=== Supplied data ===

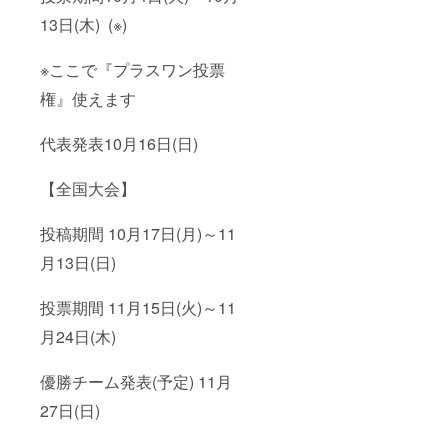
13日(木) (※)
※ここで『プラスワン投票
権』使えます
代表発表10月16日(日)
【全国大会】
投稿期間 10月17日(月)～11
月13日(日)
投票期間 11月15日(火)～11
月24日(木)
優勝チーム発表(予定) 11月
27日(日)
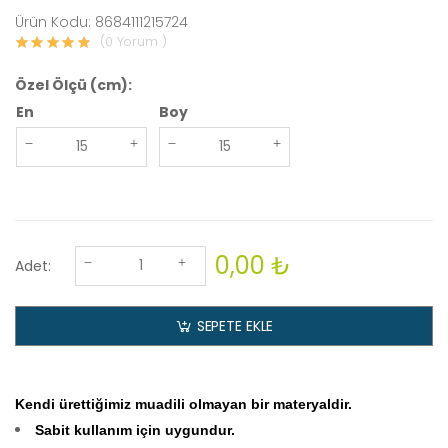
Ürün Kodu: 8684111215724
(0 Yorum )
Özel Ölçü (cm):
En
Boy
0,00 ₺
Adet:
SEPETE EKLE
Kendi ürettiğimiz muadili olmayan bir materyaldir.
Sabit kullanım için uygundur.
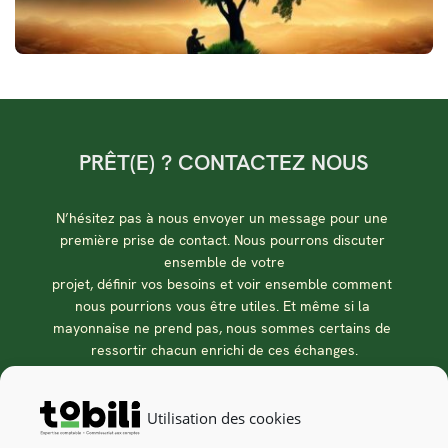
PRÊT(E) ? CONTACTEZ NOUS
N’hésitez pas à nous envoyer un message pour une 
première prise de contact. Nous pourrons discuter 
ensemble de votre
projet, définir vos besoins et voir ensemble comment 
nous pourrions vous être utiles. Et même si la 
mayonnaise ne prend pas, nous sommes certains de 
ressortir chacun enrichi de ces échanges.
Contactez-nous
Utilisation des cookies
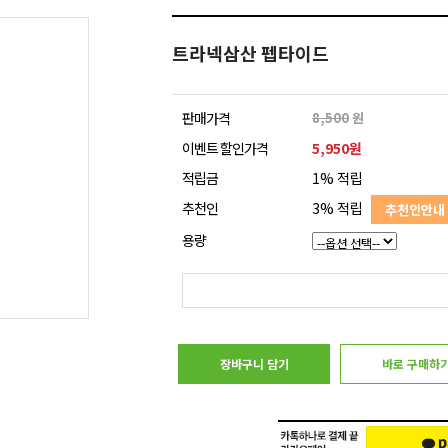
트라넥삼산 펩타이드
판매가격
8,500
원
이벤트 할인가격
5,950원
적립금
1% 적립
추천인
3% 적립
추천인안내
용량
장바구니 담기
바로 구매하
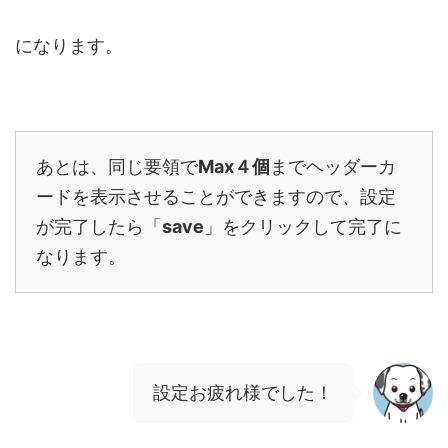
になります。
あとは、同じ要領で
Max４個
までヘッダーカ
ードを表示させることができますので、設定
が完了したら「
save
」をクリックして完了に
なります。
設定お疲れ様でした！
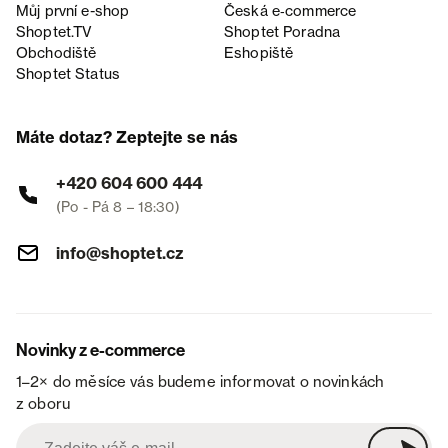
Můj první e-shop
Česká e‑commerce
Shoptet.TV
Shoptet Poradna
Obchodiště
Eshopiště
Shoptet Status
Máte dotaz? Zeptejte se nás
+420 604 600 444
(Po - Pá 8 – 18:30)
info@shoptet.cz
Novinky z e-commerce
1–2× do měsíce vás budeme informovat o novinkách
z oboru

=== Aim of the task ===
Filter the records down to the lines that contain the string "commerce", and copy those lines.

=== Answer to the exercise ===
Česká e‑commerce
Novinky z e-commerce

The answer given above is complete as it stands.